# RECORD SET
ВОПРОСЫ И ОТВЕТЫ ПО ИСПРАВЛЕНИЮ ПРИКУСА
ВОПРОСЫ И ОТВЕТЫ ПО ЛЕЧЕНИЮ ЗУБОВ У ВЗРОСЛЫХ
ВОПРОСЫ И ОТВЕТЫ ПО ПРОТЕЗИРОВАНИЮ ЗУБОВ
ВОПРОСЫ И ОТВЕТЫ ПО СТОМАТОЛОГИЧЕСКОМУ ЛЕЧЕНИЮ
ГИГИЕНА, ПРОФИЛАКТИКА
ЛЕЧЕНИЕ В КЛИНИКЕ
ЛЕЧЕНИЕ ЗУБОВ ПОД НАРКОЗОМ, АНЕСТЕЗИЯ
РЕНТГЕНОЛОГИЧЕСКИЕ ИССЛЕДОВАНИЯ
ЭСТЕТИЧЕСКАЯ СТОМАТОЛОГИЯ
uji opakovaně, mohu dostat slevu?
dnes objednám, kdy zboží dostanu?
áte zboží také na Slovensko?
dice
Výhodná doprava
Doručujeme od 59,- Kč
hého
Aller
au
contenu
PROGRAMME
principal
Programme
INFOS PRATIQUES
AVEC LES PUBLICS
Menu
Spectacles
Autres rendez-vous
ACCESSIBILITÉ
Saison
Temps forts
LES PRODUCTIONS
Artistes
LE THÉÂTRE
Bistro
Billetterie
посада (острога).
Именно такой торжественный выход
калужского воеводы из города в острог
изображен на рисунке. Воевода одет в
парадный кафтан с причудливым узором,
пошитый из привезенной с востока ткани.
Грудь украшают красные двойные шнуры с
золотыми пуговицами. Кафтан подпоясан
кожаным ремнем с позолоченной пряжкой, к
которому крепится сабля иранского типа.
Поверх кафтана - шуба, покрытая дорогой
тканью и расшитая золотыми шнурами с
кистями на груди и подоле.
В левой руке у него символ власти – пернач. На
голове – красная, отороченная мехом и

# PROBLEM STATEMENT
Print exactly, and only, the lines from the line containing "кожаным ремнем с позолоченной пряжкой, к" through the final line of the records, both included.

# EXPECTED ANSWER
кожаным ремнем с позолоченной пряжкой, к
которому крепится сабля иранского типа.
Поверх кафтана - шуба, покрытая дорогой
тканью и расшитая золотыми шнурами с
кистями на груди и подоле.
В левой руке у него символ власти – пернач. На
голове – красная, отороченная мехом и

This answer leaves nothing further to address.